賃借権の承継と権利関係 (全5問中2問目)

No.2

建物賃貸借契約の当事者が死亡した場合の相続に関する次の記述のうち、適切なものはどれか。
令和元年試験 問14
  1. 借主が死亡し、相続人のあることが明らかでない場合、賃貸借契約は終了しない。
  2. 貸主が死亡し、相続人のあることが明らかでない場合、賃貸借契約は終了する。
  3. 借主が死亡し、複数の相続人がいる場合、貸主が賃貸借契約の債務不履行を理由に解除するためには、相続人の一人に解除の意思表示をすればよい。
  4. 借主が内縁関係にある者と30年にわたり賃貸住宅に同居していた場合、当該賃貸住宅の賃借権の相続に限り、内縁関係にある者も相続人となる。

正解 1

解説

  1. [適切]。相続人がいない場合であっても、事実上の夫婦や親子関係にあったもの(特別縁故者)がいればその者が賃貸借契約はその者に承継されます(借地借家法36条1項)。特別縁故者もいない場合には相続財産は法人となり、相続財産の管理人が被相続人を代理する形で賃料の精算や契約解除を行います(民法951条)。よって、借主に相続人がいない場合でも当然に賃貸借契約が終了するわけではありません。
  2. 不適切。賃貸借契約は当事者が死亡しても当然には終了せず、相続人となるべき人がいればその権利義務は相続人に承継されます。

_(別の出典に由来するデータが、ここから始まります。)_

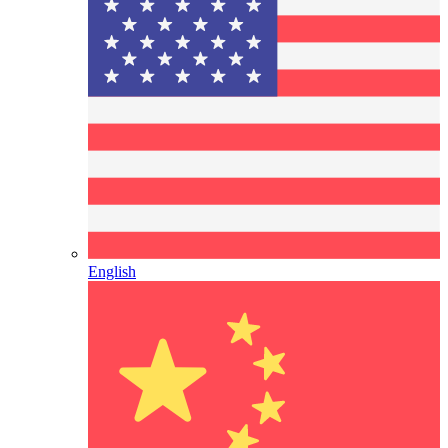
English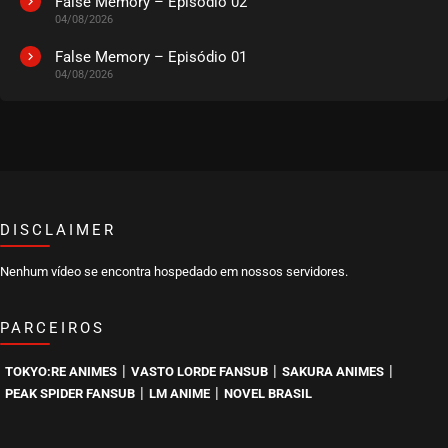
False Memory – Episódio 02
04/08/2026
EPISÓDIO 05
agosto 26, 2022
False Memory – Episódio 01
04/08/2026
ASSISTIDO
EPISÓDIO 04
agosto 26, 2022
ASSISTIDO
DISCLAIMER
EPISÓDIO 03
agosto 26, 2022
Nenhum vídeo se encontra hospedado em nossos servidores.
ASSISTIDO
PARCEIROS
EPISÓDIO 02
agosto 26, 2022
|
|
|
TOKYO:RE ANIMES
VASTO LORDE FANSUB
SAKURA ANIMES
ASSISTIDO
|
|
PEAK SPIDER FANSUB
LM ANIME
NOVEL BRASIL
EPISÓDIO 01
agosto 26, 2022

相続人が明らかでない場合は、特別縁故者または相続財産の管理人に承継されるので、賃貸借契約は当然には終了しません。
  3. 不適切。借主が死亡して複数の相続人がいる場合は、既に賃貸物件は複数人の共有となっているため、貸主が債務不履行を理由に解除する場合は相続人全員に対して意思表示をする必要があります(民法544条)。
  4. 不適切。30年間同居していた内縁関係のある者であっても、他に相続人がいる場合は相続人になることができません。借主が相続人なく死亡した場合は、内縁関係にあるものが賃借権を承継できるという規定はあります(借地借家法36条1項)。ただし、賃貸人に対しては相続人が有する賃借権の援用、相続人に対しては権利の濫用の法理を用いて、立退き請求に対する内縁の配偶者の居住権を保護する判例があります。
したがって適切な記述は[1]です。